The term seems to be used only once in the ERIC database. The term is found in an article "A Whole-School "Read" Creates a Reading Community" in Middle School Journal, September 2008, pages 4-11. A trio of authors discusses the effect of having the students of Hand Middle School in Columbia, South Carolina help keep the books and media from the school's media center in circulation during the year that the center was closed for remodeling. "In this unlikely setting, they created a kind of literary ecosystem in which equilibrium between the community of construction and the community of learning was maintained, creating a balance between bedlam and books, between renovations and reading."

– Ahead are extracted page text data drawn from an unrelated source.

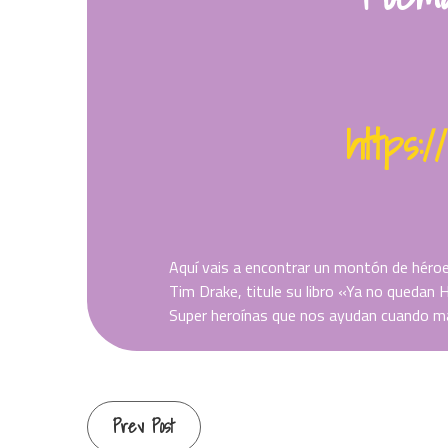
https:
Aquí vais a encontrar un montón de héro
Tim Drake, titule su libro «Ya no quedan
Super heroínas que nos ayudan cuando m
Continue
Prev Post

Having seen these and other uses of "literary ecosystem," I sensed that no agreed upon definition existed, a notion which I tested in a search for definitions through Google and Bing. (The term is not in the Oxford English Dictionary.) I did find a use in an older article "Twin Perspectives and Multi-Ecosystems: Tradition for a Commonwealth Writer" by Edwin Thumboo in World Englishes, July 1985. Like Isola in 1992, Thumboo was concerned with African languages. (I can not see the actual use of the term in this case without paying for the fulltext.) The term is also used on the website Willa Cather Archives to indicate a network of literary voices.

Keir said he had no source for his use of the term but that the concept as he described it just made sense to him. I would agree. Writers, readers, publishers, librarians, and booksellers all need each other. Maybe Keir can write up his literary ecosystem theory, use his clever illustrations, and become famous as a literary ecoscientist. Maybe the term will even be added to the OED.

By the way, twenty-one people, many of them aspiring authors, came to the library on a Friday evening to hear Keir describe the many paths to getting published, none of which are easy. I was pleased to see people who do not regularly attend our programs. Several stopped afterwards to thank me for bringing Keir to the library.